Aquí la homilia, pronunciada aquel 2 de junio de 1979, en la Plaza de la Victoria, en Varsovia Polonia. (La Imagen es de ese día)

Lector, voces católicas ha rescatado para ti un documento histórico. Podemos decir, junto con Lech Walesa, que a partir de este discurso los polacos iniciaron la ruta de la libearación del régimen comunista polaco.

Tomemos en cuenta que el Papa habia estado en México hacía apenas unos meses; Se dice que ese viaje a nuestra patria fue donde se inspiró para su pontificado.

En esta homilìa que vas a leer habla el papa, si, pero  también el ciudadano polaco. O mas bien habla un ciudadano polaco que es, además, el Sumo Pontifice de la Iglesia Católica.

 Walesa dijo que “…a partir de ese día fuimos testimonio y protagonistas juntos de la fuerza inquebrantable de la fé: pese a cincuenta años de comunismo en Polonia, un pueblo entero participaba en los encuentros del Papa, un pueblo entero comenzó a rezar y esperar“.

“Sin el Papa Wojtila no habría habido la experiencia de Solidaridad, aquella experiencia única y tan potente de solidaridad de los hombres en lucha pacífica por la libertad quedo conoció cerca de unos años después de la visita del Papa polaco a su tierra”

Aquí el discurso que a nuestro curso dio inicio la caída del Comunismo

Queridos connacionales,
amadísimos hermanos y hermanas participantes en el Sacrificio eucarístico que se celebra hoy en Varsovia, en la plaza de la Victoria:

Junto con vosotros deseo cantar un himno de alabanza a la Divina Providencia que me permite encontrarme aquí como peregrino.

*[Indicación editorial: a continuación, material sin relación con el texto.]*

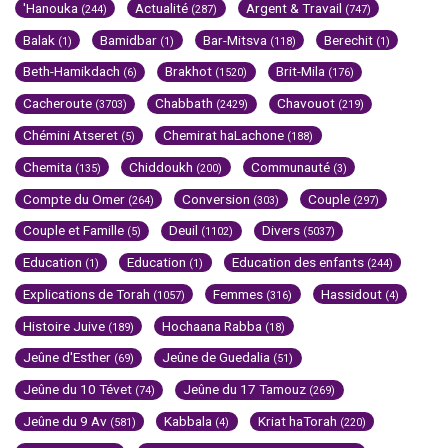
'Hanouka
Actualité
Argent & Travail
(244)
(287)
(747)
Balak
Bamidbar
Bar-Mitsva
Berechit
(1)
(1)
(118)
(1)
Beth-Hamikdach
Brakhot
Brit-Mila
(6)
(1520)
(176)
Cacheroute
Chabbath
Chavouot
(3703)
(2429)
(219)
Chémini Atseret
Chemirat haLachone
(5)
(188)
Chemita
Chiddoukh
Communauté
(135)
(200)
(3)
Compte du Omer
Conversion
Couple
(264)
(303)
(297)
Couple et Famille
Deuil
Divers
(5)
(1102)
(5037)
Education
Education
Education des enfants
(1)
(1)
(244)
Explications de Torah
Femmes
Hassidout
(1057)
(316)
(4)
Histoire Juive
Hochaana Rabba
(189)
(18)
Jeûne d'Esther
Jeûne de Guedalia
(69)
(51)
Jeûne du 10 Tévet
Jeûne du 17 Tamouz
(74)
(269)
Jeûne du 9 Av
Kabbala
Kriat haTorah
(581)
(4)
(220)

Sabemos que Pablo VI, recientemente fallecido, —primer Papa peregrino, después de tantos siglos— deseó ardientemente pisar la tierra polaca, y en concreto Jasna Góra (Monte Claro). Hasta el final de su vida mantuvo en su corazón este deseo y con él bajó a la tumba. Y ahora sentimos que este deseo —tan fuerte y tan profundamente fundado, tanto que supera todo un pontificado— se realiza hoy y de un modo difícilmente previsible. Damos gracias por ello a la Divina Providencia por haber dado a Pablo VI un deseo tan fuerte. Le agradecemos ese estilo de Papa-peregrino que él instauró con el Concilio Vaticano II. En efecto, cuando toda la Iglesia ha tomado conciencia renovada de ser Pueblo de Dios, Pueblo que participa en la misión de Cristo, Pueblo que con esta misión atraviesa la historia, Pueblo “peregrinante”, el Papa no podía ya permanecer “prisionero del Vaticano”. Debía volver a ser nuevamente el Pedro peregrino, como aquel primer Pedro que desde Jerusalén, atravesando Antioquía, llegó a Roma para dar allí testimonio de Cristo, y sellarlo con su propia sangre.

Hoy me es dado realizar entre vosotros este deseo del difunto Papa Pablo VI, amadísimos hijos e hijas de mi patria. Pues cuando —por inescrutables designios de la Divina Providencia, después de la muerte de Pablo VI y después del breve pontificado que duró apenas algunas semanas de mi inmediato predecesor luan Pablo I— fui llamado, con los votos de los cardenales, de la cátedra de San Estanislao en Cracovia a la de San Pedro en Roma, comprendí inmediatamente que era mi obligación realizar aquel deseo que Pablo VI no había podido realizar en cl milenio del bautismo de Polonia.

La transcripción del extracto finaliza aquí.